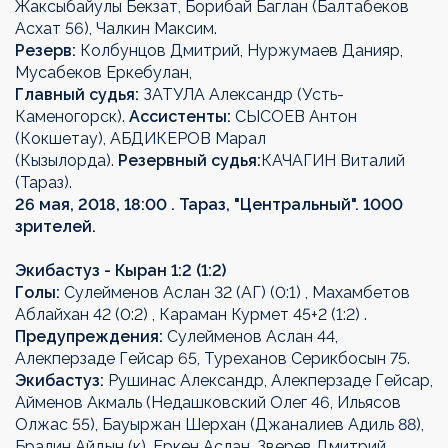
Жаксыбайулы Бекзат, Борибай Баглан (Балтабеков
Асхат 56), Чалкин Максим.
Резерв:
Колбунцов Дмитрий, Нуржумаев Данияр,
Мусабеков Еркебулан,
Главный судья:
ЗАТУЛА Александр (Усть-
Каменогорск).
Ассистенты:
СЫСОЕВ Антон
(Кокшетау), АБДИКЕРОВ Марал
(Кызылорда).
Резервный судья:
КАЧАГИН Виталий
(Тараз).
26 мая, 2018, 18:00 . Тараз, "Центральный". 1000
зрителей.
Экибастуз - Кыран 1:2 (1:2)
Голы:
Сулейменов Аслан 32 (АГ) (0:1) , Махамбетов
Аблайхан 42 (0:2) , Караман Курмет 45+2 (1:2) .
Предупреждения:
Сулейменов Аслан 44,
Алекперзаде Гейсар 65, Туреханов Серикбосын 75.
Экибастуз:
Рушинас Александр, Алекперзаде Гейсар,
Айменов Акмаль (Недашковский Олег 46, Ильясов
Олжас 55), Бауыржан Шерхан (Джаналиев Адиль 88),
Бралин Айдын (к), Еркен Аслан, Зверев Дмитрий,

EXERCISE PROMPT: Up to and including the last line of the listing above, copy exactly every line from the one that contains "Рушинас Александр, Алекперзаде" onward; leave out all others.

OUTPUT OF THE EXERCISE:
Рушинас Александр, Алекперзаде Гейсар,
Айменов Акмаль (Недашковский Олег 46, Ильясов
Олжас 55), Бауыржан Шерхан (Джаналиев Адиль 88),
Бралин Айдын (к), Еркен Аслан, Зверев Дмитрий,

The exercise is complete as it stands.